The Take Away. This is not to say that distressed borrowers seeking short sale approval should take the Hardship Letter requirement lightly.  They should be truthful and sincere – and it is the price of admission.  Admittedly, however, one person’s “hardship” could be another’s dream.  For example, assume that Borrower A has lost his job and only source of family income; the failure to pay his home loan speaks for itself.  But what about Borrower B who has a secure job, but has $100,000 of negative equity in a falling real estate market?  Even if Borrower B pays religiously for the next ten years, he will not see a penny of positive equity.  Even if he could qualify under the misguided logic of HARP II, all that does is permit him to refinance his negative equity so he can repay the bank at a lower interest rate and still remain underwater.  A sale within the next the next ten years will still be a short sale, and like today, he’ll still have nothing to show for it.

Notwithstanding the fact that negative equity is – in the view of the Big Banks – not a “hardship,” both Borrowers A and B can no longer afford to make the payments – Borrower A because of immediate inability due to job loss; the other because of a long term inability based upon recognition that it would be financial suicide to mortgage the next ten years of his life, indentured to a bad loan on a house that is deeply underwater.

Today, (1) if both A and B stopped making their mortgage payments, thus triggering foreclosure, and (2) neither have serious deficiency exposure from doing so, their banks will be faced with a purely economic decision – regardless of A and B’s relative hardships:

  • Either approve the short sales and cut the bank’s losses; or
  • Disapprove the short sales and prolong those losses through foreclosure.

If A’s and B’s short sale offers are validated with bank BPOs, both transactions will likely be approved.  Thus, the outcome – i.e. closing – is the same for both A and B, regardless of their disparate Hardship Letters.

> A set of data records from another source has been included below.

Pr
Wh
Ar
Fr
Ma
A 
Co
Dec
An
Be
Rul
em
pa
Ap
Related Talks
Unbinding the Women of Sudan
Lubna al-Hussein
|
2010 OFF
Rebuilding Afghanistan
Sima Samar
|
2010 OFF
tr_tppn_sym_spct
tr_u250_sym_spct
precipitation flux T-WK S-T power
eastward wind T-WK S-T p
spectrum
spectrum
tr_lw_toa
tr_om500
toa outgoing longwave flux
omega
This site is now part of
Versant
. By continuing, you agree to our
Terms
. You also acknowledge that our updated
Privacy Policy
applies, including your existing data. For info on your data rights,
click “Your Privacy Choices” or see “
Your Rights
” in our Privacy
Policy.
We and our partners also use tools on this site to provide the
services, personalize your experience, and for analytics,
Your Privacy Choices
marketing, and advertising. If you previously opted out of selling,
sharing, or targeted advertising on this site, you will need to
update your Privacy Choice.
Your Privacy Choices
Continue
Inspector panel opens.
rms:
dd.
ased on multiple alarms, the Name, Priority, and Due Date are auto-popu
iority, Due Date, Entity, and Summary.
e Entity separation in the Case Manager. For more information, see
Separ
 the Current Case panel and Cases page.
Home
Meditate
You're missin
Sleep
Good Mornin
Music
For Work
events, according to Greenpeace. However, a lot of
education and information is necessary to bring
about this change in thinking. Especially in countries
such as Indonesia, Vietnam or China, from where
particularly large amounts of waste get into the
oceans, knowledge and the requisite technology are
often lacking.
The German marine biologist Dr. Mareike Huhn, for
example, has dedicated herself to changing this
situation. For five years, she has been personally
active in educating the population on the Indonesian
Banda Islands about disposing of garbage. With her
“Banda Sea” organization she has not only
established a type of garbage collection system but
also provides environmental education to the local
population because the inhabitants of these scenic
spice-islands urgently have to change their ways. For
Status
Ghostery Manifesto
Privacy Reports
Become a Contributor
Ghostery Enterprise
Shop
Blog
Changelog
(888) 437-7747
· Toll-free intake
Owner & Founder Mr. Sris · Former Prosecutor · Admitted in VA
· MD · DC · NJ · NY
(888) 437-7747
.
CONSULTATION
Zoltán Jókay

Memo to Big Banks: Cut the charade.  The end-game is whether you can advance your financial position through approval or disapproval.  We’ve known this ever since HAMP was rolled out with inflated predictions of success back in 2009.  In reality, if the NPV test shows that the short sale will yield a better financial result over foreclosure, it will be approved.  If foreclosure will bring in more money, the short sale will be denied, and foreclosure will follow.  Deservedness was never really a part of the equation.  So, why pretend that it is?

Memo to Realtors®: When deciding to list a short sale property, don’t evaluate it by the amount of the seller’s “hardship.”  If the property is saleable, list it, and take the ball to the hoop.  Encourage the seller to write the best Hardship Letter possible – even if it reads something like this:

“Dear Big Bank: Try as I might, I can no longer afford to make my loan payments to you while also trying to save for my retirement, my children’s schooling, emergencies, and the other vagaries of life.  Accordingly, I respectfully decline to mortgage my future and my family’s future on a house that is no longer a home.”

[1] Note: These terms are not synonymous.  Going to jail for five years may have been “unplanned,” but likely was not “beyond your control.”

[2] I acknowledge that this analysis ignores the fact that loan servicers make more money on nonperforming loans, by piling on late fees, exorbitant force-placed insurance, and other assorted charges that increase their bottom line. But I suspect that in most cases, short sale approval of a properly priced offer can still occur.  Remember, the owner/investor of the loan, not the servicer, supposedly makes the final decision.  Just don’t ask me about lenders who own their loans and service them.  I haven’t figured that out….

[3] According to the Regional Multiple Listing Service (“RMLS™) for the Portland Metro area, average sale prices in June, July, August, and September, 2011, dropped 7.8%, 7.4%, 9.2% and 4.2%, respectively, from the same period in 2010.  Delay in moving distressed properties back into the marketplace likely means more money will be lost.